Nunavut government hires firm to review NTEP

Too few Inuit students seek teaching careers, education minister says

By PETER VARGA

Nunavut Education Minister Paul Quassa said March 6 that the GN has a hired a firm to review the Nunavut Teacher Education Program. (FILE PHOTO)


Nunavut Education Minister Paul Quassa said March 6 that the GN has a hired a firm to review the Nunavut Teacher Education Program. (FILE PHOTO)

Nunavut’s Department of Education has contracted a policy analysis firm to review the Nunavut Teacher Education Program and help map out a strategy to recruit more Inuit teachers for the territory’s schools.

Education Minister Paul Quassa told members of the legislative assembly March 6 that the Vancouver-based Directions Evidence and Policy Research Group will review NTEP and provide recommendations “on how the Nunavut Teacher Education Program can be expanded” to attract more teacher-trainees throughout the territory.

The department expects the review to be completed by June this year, Quassa said.

Quassa acknowledged last month in the assembly that the teacher education program hasn’t attracted enough Inuit teacher trainees to fill the demand for teachers in Nunavut schools overall, and in particular, not enough trainees who want to teach in the Inuit language.

The shortage is preventing the department from achieving fully bilingual education from kindergarten to Grade 12 by 2020.

In question period, Quassa noted that the Government of Nunavut must make the Nunavut Teacher Education program—which runs under Nunavut Arctic College—more accessible to applicants from all communities of the territory.

“Too few students are applying for the program,” he said, partly because applicants are unwilling or unable, financially, to move to the largest communities where the college offers NTEP.
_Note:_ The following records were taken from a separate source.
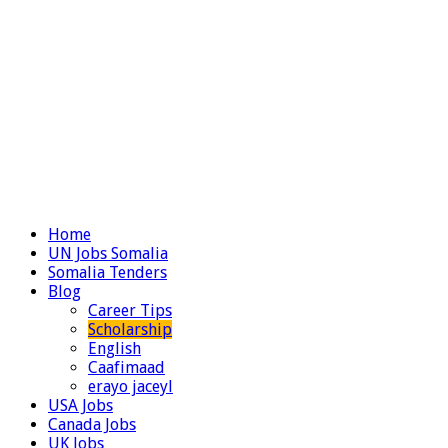
Home
UN Jobs Somalia
Somalia Tenders
Blog
Career Tips
Scholarship
English
Caafimaad
erayo jaceyl
USA Jobs
Canada Jobs
UK Jobs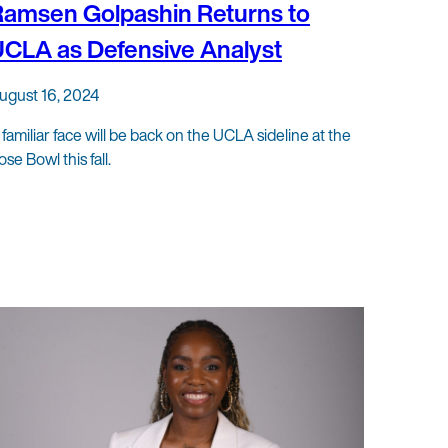
amsen Golpashin Returns to
CLA as Defensive Analyst
ugust 16, 2024
 familiar face will be back on the UCLA sideline at the
ose Bowl this fall.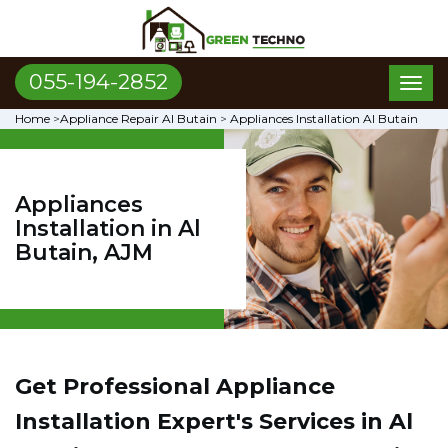
055-194-2852
Toggl
naviga
Home
>
Appliance Repair Al Butain
>
Appliances Installation Al Butain
Appliances
Installation in Al
Butain, AJM
Get Professional Appliance
Installation Expert's Services in Al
Teacher education classes are “usually in the larger communities like Iqaluit, Rankin Inlet and Cambridge Bay,” Quassa said.

“Sometimes some people are interested in applying, but they don’t want to move to the larger communities.”
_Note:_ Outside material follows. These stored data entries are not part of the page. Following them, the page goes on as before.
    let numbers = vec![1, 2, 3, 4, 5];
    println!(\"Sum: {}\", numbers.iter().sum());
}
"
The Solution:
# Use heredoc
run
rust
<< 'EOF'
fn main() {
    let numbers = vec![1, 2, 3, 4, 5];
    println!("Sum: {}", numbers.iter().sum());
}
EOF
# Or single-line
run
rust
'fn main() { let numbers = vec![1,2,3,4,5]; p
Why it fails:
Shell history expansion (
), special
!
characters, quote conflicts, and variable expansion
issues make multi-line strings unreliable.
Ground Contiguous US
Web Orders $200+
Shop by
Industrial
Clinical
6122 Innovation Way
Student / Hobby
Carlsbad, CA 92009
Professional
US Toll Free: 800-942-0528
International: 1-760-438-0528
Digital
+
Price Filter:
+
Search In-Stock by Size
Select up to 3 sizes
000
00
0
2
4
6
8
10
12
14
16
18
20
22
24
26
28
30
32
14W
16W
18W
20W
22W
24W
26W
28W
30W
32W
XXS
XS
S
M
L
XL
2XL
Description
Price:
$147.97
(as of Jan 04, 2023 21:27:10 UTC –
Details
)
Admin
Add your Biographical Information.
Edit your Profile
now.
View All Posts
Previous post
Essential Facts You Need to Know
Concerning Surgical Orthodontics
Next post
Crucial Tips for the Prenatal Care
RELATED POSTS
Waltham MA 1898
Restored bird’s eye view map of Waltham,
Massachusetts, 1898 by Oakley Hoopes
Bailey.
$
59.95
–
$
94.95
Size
Quassa said he hopes the NTEP review will point to solutions to overcome the barrier, and draw more trainees. One solution could be to introduce a more condensed program “so that teachers can be trained in a shorter timeframe,” he said.

Nunavut also needs more Inuit and Inuktitut-speaking teachers to teach at higher levels, from middle school through to Grade 12, and the Department of Education needs to determine “whether further studies would be required to attain that,” Quassa said.
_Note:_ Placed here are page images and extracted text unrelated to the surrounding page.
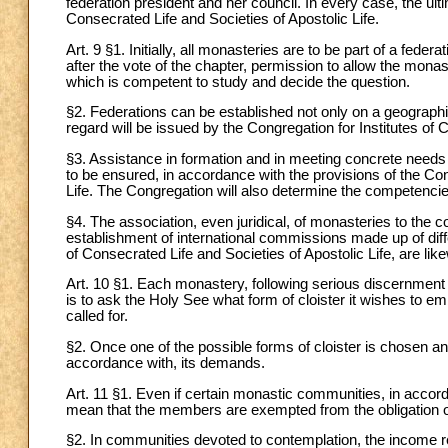
federation president and her council. In every case, the ult
Consecrated Life and Societies of Apostolic Life.
Art. 9 §1. Initially, all monasteries are to be part of a fede
after the vote of the chapter, permission to allow the mona
which is competent to study and decide the question.
§2. Federations can be established not only on a geographical
regard will be issued by the Congregation for Institutes of 
§3. Assistance in formation and in meeting concrete needs 
to be ensured, in accordance with the provisions of the Con
Life. The Congregation will also determine the competencies
§4. The association, even juridical, of monasteries to the
establishment of international commissions made up of diff
of Consecrated Life and Societies of Apostolic Life, are li
Art. 10 §1. Each monastery, following serious discernment a
is to ask the Holy See what form of cloister it wishes to em
called for.
§2. Once one of the possible forms of cloister is chosen a
accordance with, its demands.
Art. 11 §1. Even if certain monastic communities, in accor
mean that the members are exempted from the obligation o
§2. In communities devoted to contemplation, the income r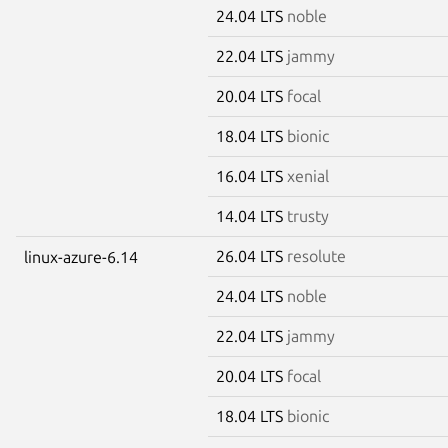
24.04 LTS
noble
22.04 LTS
jammy
20.04 LTS
focal
18.04 LTS
bionic
16.04 LTS
xenial
14.04 LTS
trusty
26.04 LTS
resolute
linux-azure-6.14
24.04 LTS
noble
22.04 LTS
jammy
20.04 LTS
focal
18.04 LTS
bionic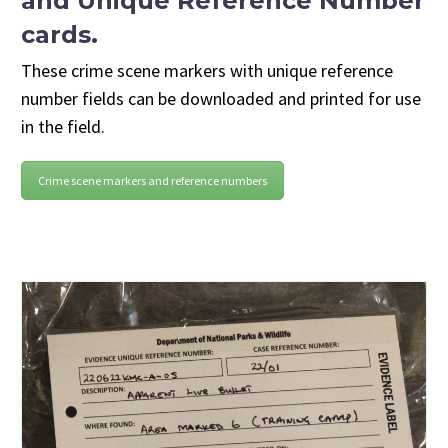
and Unique Reference Number
cards.
These crime scene markers with unique reference
number fields can be downloaded and printed for use
in the field.
Crime scene markers and reference numbers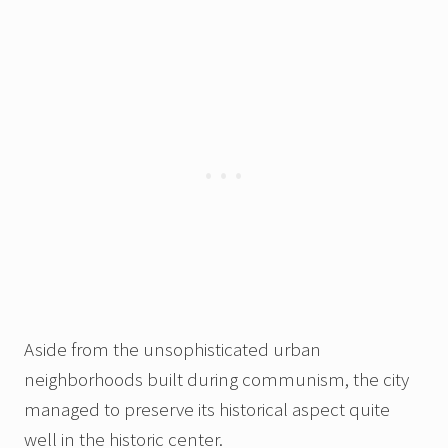
Aside from the unsophisticated urban
neighborhoods built during communism, the city
managed to preserve its historical aspect quite
well in the historic center.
South Baffin MLA David Joanasie called Quassa’s attention to a recently published “summary research report,” called “A Hunger To Teach: Recruiting Inuit Teachers in Nunavut,” which he tabled in the Legislative Assembly March 2.

The report outlines several barriers Inuit face when they target teaching careers in Nunavut.

Those barriers include “language, academics, financial, family and housing issues, as well as the lack of knowledge of post-secondary programs, such as Nunavut Teacher Education Program,” Joanasie said.

Quassa acknowledged he had read the document, and would consider its recommendations once the policy research group completes its study.